→ **ASSIGNED TASK**
Lines with the word "EVEREST" are the ones wanted. Copy each of them from the entries below.

[Data extracted from a collection]
BEGIN

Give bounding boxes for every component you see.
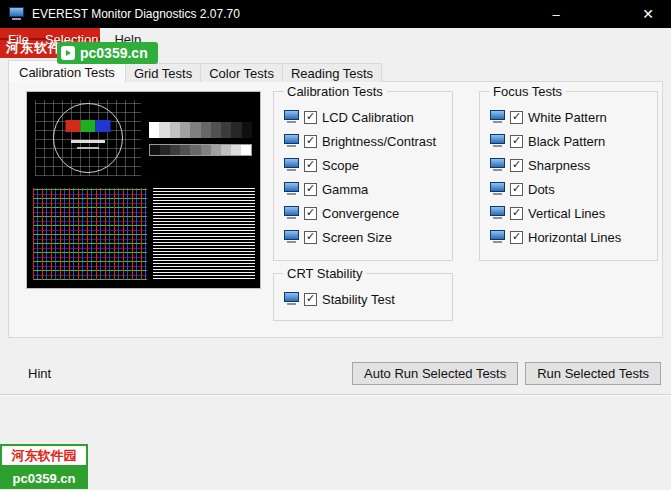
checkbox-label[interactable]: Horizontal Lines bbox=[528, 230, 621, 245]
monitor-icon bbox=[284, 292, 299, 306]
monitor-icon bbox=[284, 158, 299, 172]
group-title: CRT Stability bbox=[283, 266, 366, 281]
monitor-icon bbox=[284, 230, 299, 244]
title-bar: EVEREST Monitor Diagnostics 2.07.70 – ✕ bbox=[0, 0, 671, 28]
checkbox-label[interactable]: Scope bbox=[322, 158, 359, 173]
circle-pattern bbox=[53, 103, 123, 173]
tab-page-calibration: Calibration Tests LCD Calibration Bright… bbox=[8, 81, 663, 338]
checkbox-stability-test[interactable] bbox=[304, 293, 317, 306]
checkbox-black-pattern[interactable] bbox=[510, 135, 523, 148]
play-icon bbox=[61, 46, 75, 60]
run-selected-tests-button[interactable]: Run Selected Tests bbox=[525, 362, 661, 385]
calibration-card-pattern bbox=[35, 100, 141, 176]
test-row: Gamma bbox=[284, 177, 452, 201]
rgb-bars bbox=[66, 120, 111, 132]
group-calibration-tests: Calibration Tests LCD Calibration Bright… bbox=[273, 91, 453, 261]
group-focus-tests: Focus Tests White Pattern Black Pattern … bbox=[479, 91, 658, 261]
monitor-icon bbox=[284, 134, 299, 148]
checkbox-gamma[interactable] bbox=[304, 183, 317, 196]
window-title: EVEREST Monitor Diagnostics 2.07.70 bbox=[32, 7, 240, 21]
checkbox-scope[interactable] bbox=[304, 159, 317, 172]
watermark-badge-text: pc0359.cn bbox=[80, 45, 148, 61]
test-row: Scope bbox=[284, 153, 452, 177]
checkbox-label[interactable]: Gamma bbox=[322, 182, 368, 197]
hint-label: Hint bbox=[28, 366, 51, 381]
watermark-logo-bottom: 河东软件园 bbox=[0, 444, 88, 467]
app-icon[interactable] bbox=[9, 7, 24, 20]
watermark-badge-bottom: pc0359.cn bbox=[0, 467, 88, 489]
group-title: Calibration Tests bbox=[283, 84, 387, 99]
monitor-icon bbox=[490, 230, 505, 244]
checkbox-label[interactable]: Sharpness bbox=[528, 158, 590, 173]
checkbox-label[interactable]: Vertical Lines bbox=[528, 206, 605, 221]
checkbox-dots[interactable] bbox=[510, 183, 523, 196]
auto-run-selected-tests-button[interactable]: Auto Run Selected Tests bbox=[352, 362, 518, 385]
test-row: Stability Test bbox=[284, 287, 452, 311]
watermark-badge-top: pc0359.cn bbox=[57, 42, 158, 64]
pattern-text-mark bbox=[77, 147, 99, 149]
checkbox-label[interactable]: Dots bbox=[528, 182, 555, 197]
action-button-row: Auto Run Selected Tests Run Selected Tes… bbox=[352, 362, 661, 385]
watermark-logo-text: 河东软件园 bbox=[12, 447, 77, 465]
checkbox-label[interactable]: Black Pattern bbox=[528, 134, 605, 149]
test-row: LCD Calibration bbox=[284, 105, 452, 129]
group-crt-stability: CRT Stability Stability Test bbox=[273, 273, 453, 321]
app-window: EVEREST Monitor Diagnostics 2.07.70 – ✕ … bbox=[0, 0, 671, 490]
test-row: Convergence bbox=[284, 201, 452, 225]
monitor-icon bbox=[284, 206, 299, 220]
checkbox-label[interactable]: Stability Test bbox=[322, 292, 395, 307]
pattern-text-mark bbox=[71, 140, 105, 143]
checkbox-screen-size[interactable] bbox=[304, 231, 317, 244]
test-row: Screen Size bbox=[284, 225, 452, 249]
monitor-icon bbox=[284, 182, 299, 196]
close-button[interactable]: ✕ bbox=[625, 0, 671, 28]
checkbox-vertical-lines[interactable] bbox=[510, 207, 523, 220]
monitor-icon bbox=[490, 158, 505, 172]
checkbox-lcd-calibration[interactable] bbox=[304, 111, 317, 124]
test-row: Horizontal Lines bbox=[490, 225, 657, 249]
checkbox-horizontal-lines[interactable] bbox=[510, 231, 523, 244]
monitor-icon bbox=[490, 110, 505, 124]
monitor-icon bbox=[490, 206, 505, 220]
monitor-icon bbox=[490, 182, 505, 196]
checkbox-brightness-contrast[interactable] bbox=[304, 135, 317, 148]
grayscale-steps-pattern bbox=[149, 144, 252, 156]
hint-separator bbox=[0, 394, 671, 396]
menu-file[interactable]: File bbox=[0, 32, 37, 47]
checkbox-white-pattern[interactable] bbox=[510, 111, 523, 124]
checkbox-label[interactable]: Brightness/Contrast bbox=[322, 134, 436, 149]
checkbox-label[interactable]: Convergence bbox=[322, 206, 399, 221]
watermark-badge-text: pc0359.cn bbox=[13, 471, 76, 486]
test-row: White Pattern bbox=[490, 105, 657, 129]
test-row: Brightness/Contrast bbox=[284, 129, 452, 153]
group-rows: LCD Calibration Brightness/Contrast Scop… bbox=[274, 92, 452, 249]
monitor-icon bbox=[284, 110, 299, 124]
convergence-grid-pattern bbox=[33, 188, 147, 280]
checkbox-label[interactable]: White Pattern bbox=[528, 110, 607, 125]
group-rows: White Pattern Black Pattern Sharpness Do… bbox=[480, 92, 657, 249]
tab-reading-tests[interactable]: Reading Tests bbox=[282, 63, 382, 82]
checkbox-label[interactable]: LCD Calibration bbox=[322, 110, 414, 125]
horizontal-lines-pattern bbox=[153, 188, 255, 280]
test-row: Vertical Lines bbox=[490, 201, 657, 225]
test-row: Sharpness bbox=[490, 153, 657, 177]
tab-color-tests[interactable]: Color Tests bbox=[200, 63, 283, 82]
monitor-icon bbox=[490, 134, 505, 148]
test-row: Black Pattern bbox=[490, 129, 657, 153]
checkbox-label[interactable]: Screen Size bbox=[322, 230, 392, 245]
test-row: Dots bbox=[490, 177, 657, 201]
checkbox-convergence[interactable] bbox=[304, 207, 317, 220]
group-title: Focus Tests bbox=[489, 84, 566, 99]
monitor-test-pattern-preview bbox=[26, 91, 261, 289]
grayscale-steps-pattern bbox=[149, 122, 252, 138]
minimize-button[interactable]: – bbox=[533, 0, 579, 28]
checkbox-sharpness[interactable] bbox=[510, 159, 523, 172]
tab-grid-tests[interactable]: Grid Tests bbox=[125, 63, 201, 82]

END

→ **THE COMPLETED TASK**
title-bar: EVEREST Monitor Diagnostics 2.07.70 – ✕ bbox=[0, 0, 671, 28]
window-title: EVEREST Monitor Diagnostics 2.07.70 bbox=[32, 7, 240, 21]
app-window: EVEREST Monitor Diagnostics 2.07.70 – ✕ … bbox=[0, 0, 671, 490]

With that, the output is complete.